Once, I overheard one of my daughter’s friends tell her that Jesus died for her. So later on in the car I explained what that meant, in relatively graphic detail. I felt that she could handle it. Not every child will be ready when this subject comes up, so this is obviously a judgement call. This was consistent for us, as we try to be honest with her about the tough stuff. I gave her the quick synopsis of the New Testament:
Your friend believes that God created the first man and woman, and that the woman was fooled by a talking snake into eating a piece of fruit that God told her not to eat. So they were punished, and all people born after were punished too. Those first two people had children and all of their children got married to each other and had more children who married each other. Yes, brothers married sisters. Pretty gross, right?

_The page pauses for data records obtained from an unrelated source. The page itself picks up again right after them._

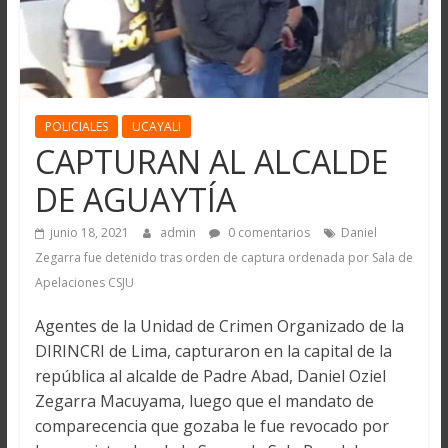
POLICIALES
UCAYALI
CAPTURAN AL ALCALDE
DE AGUAYTÍA
junio 18, 2021
admin
0 comentarios
Daniel
Zegarra fue detenido tras orden de captura ordenada por Sala de
Apelaciones CSJU
Agentes de la Unidad de Crimen Organizado de la
DIRINCRI de Lima, capturaron en la capital de la
república al alcalde de Padre Abad, Daniel Oziel
Zegarra Macuyama, luego que el mandato de
comparecencia que gozaba le fue revocado por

So then God decided to be born on earth as Jesus (so God is his son, and the son is the father at the same time; weird right?), and then he told some people about who he was, performed some miracles like making sick people well, and then let the Roman army put a crown of thorns on his head and crucify him on a cross. Crucifying is when someone has nails hammered into their wrists and feet to attach them to a wooden cross and is left to die a horrible death.
After 3 days the zombie Jesus came back from the dead, left his burial tomb to talk to some of his followers, and then eventually vanished into heaven. He suffered this way as a punishment for what that first woman did (eating the fruit). So now when people die they can go to heaven.
So when someone corners her with the “Jesus died for you” line, I tell her that she should ask them, “Why didn’t your god just forgive people? Why did he have to kill himself?” She once told me that the talking snake thing was pretty weird. And this is from a second grader who believes in Santa Claus.
At some point you might be asked if Jesus was real. When this happened to me, after a few seconds I realized that she didn’t mean as a god. She wanted to know if he existed, historically speaking. I told her that no one knows for sure if he really existed as a human being; lots of people were named Jesus back then. But chances are that he did, as far as we know today. But many of the stories about him were written a long time after he died, by people who didn’t know him.
Our daughter has had moments where she’s asked if she can go to church with her friends, mainly because she wants to fit in and experience something new and exciting. We don’t allow this, and explain to her that going to church means that you have to believe the things that they tell you to believe, even if they’re really weird and not true. And in our family, we don’t want to believe things that aren’t true. We also tell her that they don’t like it when you ask them tough questions about their faith; the things they believe without any proof. And in our family, we ask questions and want to know what’s real and true without others telling us to just believe things without any proof.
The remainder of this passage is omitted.